The key thing that I personally took away from this text from a big-picture standpoint is that Lamentations is not intended to be a theological treatise. It is emotional, not rational, and it “holds together in an unstable unity a variety of theological themes” (27). Moreover, it is more about the expression of suffering rather than presiding a theodicy of suffering. It is not a book to look to for theological statements, as those statements are being made by individuals enduring the crucible of suffering.

Each chapter of Lamentations receives between 25-40 pages of analysis, where Goldingay goes verse-by-verse through the text. He gives each chapter a thematic title that serves as a powerful summary of the lament:

  • Lamentations 1: “Is there pain like my pain?”
  • Lamentations 2: “He poured out his wrath like fire.”
  • Lamentations 3: “Perhaps there is hope.”
  • Lamentations 4: “He lit a fire in Zion.”
  • Lamentations 5: “Be mindful, Yahweh.”

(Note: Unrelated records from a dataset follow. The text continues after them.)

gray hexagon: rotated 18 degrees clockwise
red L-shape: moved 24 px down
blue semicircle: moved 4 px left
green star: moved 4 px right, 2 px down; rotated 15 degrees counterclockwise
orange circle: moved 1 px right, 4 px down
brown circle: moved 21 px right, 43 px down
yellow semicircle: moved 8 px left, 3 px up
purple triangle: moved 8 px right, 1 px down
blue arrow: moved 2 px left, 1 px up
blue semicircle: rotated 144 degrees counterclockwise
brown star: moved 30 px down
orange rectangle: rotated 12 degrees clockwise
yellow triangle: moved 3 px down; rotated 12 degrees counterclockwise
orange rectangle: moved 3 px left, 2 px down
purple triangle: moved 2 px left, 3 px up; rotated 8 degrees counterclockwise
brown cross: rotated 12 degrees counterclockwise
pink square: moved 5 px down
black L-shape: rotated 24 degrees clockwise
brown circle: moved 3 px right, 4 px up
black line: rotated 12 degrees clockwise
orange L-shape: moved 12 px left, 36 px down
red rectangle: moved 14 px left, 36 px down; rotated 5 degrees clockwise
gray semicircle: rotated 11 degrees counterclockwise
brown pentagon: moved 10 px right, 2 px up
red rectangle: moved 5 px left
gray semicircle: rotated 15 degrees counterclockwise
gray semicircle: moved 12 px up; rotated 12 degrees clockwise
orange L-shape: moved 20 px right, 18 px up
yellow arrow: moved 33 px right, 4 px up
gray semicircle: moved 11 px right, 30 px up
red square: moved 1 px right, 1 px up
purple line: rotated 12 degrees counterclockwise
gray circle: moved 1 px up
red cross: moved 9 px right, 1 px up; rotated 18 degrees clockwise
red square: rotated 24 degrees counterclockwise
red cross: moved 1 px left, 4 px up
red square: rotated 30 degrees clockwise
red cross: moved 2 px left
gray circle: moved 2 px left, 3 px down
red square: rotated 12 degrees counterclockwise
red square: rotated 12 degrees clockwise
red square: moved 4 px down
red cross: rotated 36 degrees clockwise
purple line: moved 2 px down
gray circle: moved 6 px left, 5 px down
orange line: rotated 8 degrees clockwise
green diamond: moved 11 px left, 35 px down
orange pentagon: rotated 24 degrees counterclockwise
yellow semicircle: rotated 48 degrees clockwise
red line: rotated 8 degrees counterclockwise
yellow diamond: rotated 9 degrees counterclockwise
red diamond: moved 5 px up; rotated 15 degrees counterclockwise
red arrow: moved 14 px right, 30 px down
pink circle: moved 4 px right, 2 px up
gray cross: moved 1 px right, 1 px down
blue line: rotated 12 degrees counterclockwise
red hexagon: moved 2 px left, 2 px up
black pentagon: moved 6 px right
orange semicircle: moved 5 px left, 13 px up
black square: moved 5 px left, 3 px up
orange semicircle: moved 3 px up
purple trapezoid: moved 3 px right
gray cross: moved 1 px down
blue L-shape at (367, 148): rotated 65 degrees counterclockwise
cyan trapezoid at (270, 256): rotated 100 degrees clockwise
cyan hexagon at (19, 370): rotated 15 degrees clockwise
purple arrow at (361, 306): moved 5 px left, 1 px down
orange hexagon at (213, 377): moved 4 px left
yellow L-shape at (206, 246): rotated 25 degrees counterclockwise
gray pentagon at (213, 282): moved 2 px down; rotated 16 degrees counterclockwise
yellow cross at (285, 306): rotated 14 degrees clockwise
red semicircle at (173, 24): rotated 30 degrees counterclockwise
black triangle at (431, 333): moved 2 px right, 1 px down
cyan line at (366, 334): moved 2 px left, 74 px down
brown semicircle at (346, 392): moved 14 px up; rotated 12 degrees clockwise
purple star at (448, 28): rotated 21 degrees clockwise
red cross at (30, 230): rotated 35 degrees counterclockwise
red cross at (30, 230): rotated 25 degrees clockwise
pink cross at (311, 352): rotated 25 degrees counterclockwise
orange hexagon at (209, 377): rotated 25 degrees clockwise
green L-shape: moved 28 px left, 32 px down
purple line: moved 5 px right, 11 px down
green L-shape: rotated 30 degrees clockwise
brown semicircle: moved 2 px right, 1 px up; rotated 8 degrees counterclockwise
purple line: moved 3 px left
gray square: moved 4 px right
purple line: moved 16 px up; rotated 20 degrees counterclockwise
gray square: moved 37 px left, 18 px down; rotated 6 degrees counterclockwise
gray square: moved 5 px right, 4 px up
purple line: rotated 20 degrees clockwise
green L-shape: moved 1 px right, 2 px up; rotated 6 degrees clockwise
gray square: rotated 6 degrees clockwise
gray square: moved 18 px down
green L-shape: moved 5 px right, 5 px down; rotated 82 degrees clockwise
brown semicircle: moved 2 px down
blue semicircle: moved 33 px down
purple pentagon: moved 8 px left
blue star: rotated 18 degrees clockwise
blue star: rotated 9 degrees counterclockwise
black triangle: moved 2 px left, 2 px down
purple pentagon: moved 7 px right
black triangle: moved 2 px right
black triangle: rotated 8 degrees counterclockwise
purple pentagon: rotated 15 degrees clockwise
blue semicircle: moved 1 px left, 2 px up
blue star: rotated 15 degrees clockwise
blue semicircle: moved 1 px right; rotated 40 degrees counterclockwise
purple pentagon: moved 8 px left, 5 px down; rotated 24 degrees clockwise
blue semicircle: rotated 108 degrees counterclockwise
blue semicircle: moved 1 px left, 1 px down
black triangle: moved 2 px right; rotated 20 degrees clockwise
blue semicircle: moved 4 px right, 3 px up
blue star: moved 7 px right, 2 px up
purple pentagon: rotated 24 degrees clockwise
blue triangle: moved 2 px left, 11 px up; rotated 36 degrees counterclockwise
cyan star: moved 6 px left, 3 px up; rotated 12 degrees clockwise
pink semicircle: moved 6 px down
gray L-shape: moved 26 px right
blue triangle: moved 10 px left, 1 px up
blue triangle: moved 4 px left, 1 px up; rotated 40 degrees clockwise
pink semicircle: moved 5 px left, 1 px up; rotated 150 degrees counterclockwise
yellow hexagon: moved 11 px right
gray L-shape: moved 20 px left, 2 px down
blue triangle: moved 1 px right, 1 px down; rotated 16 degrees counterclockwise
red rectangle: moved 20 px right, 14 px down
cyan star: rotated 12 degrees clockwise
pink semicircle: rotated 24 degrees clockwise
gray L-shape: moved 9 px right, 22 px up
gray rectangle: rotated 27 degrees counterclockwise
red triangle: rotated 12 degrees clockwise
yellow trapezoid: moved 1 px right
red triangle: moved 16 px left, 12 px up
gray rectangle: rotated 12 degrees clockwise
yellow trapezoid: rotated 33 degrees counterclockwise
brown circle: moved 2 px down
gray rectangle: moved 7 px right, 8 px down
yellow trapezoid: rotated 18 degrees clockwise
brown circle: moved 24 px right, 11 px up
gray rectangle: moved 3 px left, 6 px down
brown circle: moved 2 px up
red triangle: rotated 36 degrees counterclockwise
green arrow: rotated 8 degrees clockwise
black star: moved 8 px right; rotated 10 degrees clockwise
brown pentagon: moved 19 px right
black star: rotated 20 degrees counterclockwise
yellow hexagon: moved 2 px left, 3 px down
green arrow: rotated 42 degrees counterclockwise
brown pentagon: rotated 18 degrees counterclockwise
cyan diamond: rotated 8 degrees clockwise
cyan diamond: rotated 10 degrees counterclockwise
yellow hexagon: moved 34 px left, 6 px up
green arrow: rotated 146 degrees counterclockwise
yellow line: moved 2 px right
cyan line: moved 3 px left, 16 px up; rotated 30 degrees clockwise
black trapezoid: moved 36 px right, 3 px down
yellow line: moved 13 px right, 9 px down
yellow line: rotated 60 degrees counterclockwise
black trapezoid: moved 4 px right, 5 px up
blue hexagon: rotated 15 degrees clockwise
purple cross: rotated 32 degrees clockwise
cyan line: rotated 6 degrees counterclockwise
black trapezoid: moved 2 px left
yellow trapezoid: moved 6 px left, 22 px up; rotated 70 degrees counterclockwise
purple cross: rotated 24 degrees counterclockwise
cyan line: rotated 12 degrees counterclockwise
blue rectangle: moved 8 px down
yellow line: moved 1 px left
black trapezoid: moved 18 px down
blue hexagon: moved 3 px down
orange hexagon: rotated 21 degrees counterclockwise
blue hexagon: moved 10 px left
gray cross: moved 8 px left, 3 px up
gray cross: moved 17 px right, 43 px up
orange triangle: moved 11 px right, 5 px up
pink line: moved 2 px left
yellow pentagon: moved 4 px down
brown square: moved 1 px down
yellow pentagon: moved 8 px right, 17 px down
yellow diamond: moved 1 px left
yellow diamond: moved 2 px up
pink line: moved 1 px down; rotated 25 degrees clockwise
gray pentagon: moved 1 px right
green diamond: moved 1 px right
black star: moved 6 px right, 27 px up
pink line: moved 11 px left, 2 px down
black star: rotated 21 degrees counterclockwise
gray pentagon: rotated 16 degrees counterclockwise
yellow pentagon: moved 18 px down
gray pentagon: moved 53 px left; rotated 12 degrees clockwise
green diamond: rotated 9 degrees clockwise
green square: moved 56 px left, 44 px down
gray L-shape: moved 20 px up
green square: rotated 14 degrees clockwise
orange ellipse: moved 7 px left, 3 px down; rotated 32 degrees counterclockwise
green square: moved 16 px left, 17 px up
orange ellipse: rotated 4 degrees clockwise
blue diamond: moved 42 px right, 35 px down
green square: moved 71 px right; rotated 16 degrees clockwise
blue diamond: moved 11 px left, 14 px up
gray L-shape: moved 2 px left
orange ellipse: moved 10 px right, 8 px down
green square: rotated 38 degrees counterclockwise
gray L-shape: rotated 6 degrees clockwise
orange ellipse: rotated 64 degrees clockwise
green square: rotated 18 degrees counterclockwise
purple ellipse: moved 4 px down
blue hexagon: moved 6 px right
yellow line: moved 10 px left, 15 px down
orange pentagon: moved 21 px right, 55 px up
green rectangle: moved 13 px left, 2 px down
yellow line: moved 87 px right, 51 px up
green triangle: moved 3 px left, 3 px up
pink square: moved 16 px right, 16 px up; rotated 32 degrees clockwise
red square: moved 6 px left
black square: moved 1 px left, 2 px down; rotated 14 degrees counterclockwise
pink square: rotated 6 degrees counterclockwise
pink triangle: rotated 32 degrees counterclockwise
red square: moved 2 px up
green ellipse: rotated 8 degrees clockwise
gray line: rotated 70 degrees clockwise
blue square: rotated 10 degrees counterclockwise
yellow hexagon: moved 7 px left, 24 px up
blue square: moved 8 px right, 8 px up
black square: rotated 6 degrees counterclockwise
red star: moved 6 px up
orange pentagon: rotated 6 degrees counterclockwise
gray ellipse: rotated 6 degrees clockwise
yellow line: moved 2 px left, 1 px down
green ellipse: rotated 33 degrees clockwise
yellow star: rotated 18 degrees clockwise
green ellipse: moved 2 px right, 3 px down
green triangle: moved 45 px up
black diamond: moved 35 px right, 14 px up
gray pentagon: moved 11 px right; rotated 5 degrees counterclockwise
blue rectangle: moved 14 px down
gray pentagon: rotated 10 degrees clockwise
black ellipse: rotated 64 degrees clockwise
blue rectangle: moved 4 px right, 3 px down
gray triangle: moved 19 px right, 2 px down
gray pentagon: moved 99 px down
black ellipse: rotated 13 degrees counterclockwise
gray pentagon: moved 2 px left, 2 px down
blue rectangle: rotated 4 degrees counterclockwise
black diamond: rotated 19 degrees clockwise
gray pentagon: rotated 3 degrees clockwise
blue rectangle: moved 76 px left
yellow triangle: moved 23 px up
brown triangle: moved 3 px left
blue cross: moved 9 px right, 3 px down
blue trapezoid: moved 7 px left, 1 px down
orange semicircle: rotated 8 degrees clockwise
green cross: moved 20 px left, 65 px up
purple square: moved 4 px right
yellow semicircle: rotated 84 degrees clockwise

Each of these chapters ends with an imaginative reader’s response that speculates how someone who has taken part in reading these laments after the Exile might have experienced them. While it is probably the least academic section of the commentary, it is perhaps the most helpful pastorally. I found these sections to be incredibly powerful in showing how similar the laments of Israel are to so many throughout the world today. The feelings of Lamentations are the feelings of Christians struggling with tragedy the world over.

Goldingay also utilizes bullet points to summarize and categorize information, making this among one of the most readable academic commentaries that I’ve had the pleasure of reading. It makes it easy for the reader to break down information and analyze it. The writing style is academic, but informal, making it very readable. Goldingay’s personality shines through and it isn’t as a dusty academic but as someone who truly loves Scripture and wants to ensure readers understand it well. Lamentations makes it clear that we cannot academize lament and grief. Goldingay matches that tone with a writing style that manages to be both empathic and academic.

I also appreciate that Goldingay makes use of many other commentaries on Lamentations, more often than not quoting them directly. It shows that he has truly done the work of researching the literature and has an understanding not only of Lamentations but the academic corpus of writing concerning Lamentations. Commentaries are generally used piecemeal for whatever section a pastor or scholar is working over, but the length and style of Goldingay’s work lends itself toward reading this book cover-to-cover. I personally read this over a six-week period, spending one week on the introduction and five weeks over the five chapters reflecting on lament. It was a deeply spiritual experience, and that’s not something I usually say about commentaries. More than engaging my mind and increasing my knowledge, John Goldingay’s NICOT Lamentations commentary engaged my heart and increased my spiritual understanding of lament, grief, and God.